Without a message visibility extension mechanism (supported in version 7.3 and above), this can result in:
- Duplicate message processing, wasting resources
- Message deletion failures, causing the message to reappear on the queue
- Inaccurate delivery attempt counters, impacting poison message detection
To avoid these issues, configure the visibility timeout at the queue level, when creating, to at least match the maximum expected processing time of a message.
V1 Compatibility Mode
Optional
Default: Disabled
This option enables serialization of the TimeToBeReceived and ReplyToAddress message headers in the message envelope for compatibility with endpoints using version 1 of the transport.
This feature is available in version 3.3.0 to 6.0.*, however it has been marked as obsolete in version 6.1.0 with a warning, and will be treated as an error from version 7.0.0.

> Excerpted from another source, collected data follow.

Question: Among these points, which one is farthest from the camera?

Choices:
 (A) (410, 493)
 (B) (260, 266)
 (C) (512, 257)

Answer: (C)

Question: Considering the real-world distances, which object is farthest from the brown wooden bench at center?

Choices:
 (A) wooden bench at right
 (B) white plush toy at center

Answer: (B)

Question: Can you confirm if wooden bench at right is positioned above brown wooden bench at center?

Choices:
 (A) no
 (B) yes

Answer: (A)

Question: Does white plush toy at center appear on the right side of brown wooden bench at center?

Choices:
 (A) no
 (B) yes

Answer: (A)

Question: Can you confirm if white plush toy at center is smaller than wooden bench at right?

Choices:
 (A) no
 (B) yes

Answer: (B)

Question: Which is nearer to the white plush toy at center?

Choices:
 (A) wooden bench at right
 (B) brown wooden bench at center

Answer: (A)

Example: To enable version 1 compatibility, specify:
var transport = endpointConfiguration.UseTransport<SqsTransport>();
transport.EnableV1CompatibilityMode();
Unrestricted Delayed Delivery
Optional
Default: disabled
SQS supports delaying message delivery by up to 15 minutes natively. To delay messages longer than 15 minutes, the unrestricted delayed delivery mode has to be enabled.
Example
var transport = endpointConfiguration.UseTransport<SqsTransport>();
transport.UnrestrictedDurationDelayedDelivery();
For a detailed overview about the unrestricted delayed delivery feature, refer to the delayed delivery documentation.
Topic name prefix
Optional
Default: None
This string value is prepended to the name of every SNS topic subscribed by the endpoint. This is useful when deploying many instances of the same application in the same AWS region (e.g. a development instance, a QA instance, and a production instance), and the topic names must be distinguished from each other.

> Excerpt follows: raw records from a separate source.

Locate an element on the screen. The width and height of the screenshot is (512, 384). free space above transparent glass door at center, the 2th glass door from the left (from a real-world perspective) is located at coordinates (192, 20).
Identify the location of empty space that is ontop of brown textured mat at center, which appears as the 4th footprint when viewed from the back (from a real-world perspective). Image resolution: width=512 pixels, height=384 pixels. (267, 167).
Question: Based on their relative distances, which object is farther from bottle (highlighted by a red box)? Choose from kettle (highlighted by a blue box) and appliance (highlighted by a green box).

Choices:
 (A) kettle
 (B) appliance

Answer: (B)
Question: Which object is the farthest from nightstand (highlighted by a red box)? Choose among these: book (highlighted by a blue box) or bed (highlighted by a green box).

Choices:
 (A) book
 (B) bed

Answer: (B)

Example: For a development instance, specify:
var transport = endpointConfiguration.UseTransport<SqsTransport>();
transport.TopicNamePrefix("DEV-");
For example, topic names for the topic called "MyNameSpace.MyEvent" might be:
DEV-MyNameSpace-MyEvent
Topic name generator
Optional
Default: $"{topicNamePrefix}{eventType. with unsupported characters like . being replaced with a hyphen -
Provides the ability to override the topic name generation with a custom function that allows creating topics in alignment with custom conventions.
var transport = endpointConfiguration.UseTransport<SqsTransport>();
transport.TopicNameGenerator((eventType, topicNamePrefix) => $"{topicNamePrefix}{eventType.Name}");
Be aware that ServiceControl doesn't allow customization of this convention when publishing ServiceControl events. ServiceControl events will be published using the default naming convention.
Custom topics mappings
The transport topology describes in depth how the topology is determined by subscribers. There are scenarios in which a custom mapping is needed.
The MapEvent transport configuration API can be used to customize the way subscribers determine the topic to subscribe to. If the subscribers have knowledge of both the published event type and the subscribed one, the following API can be used:
var transport = endpointConfiguration.UseTransport<SqsTransport>();
transport.MapEvent<SubscribedEvent, PublishedEvent>();
The types are only used to determine the topic name; subscribers can define dummy empty types to use the strongly typed API shown above.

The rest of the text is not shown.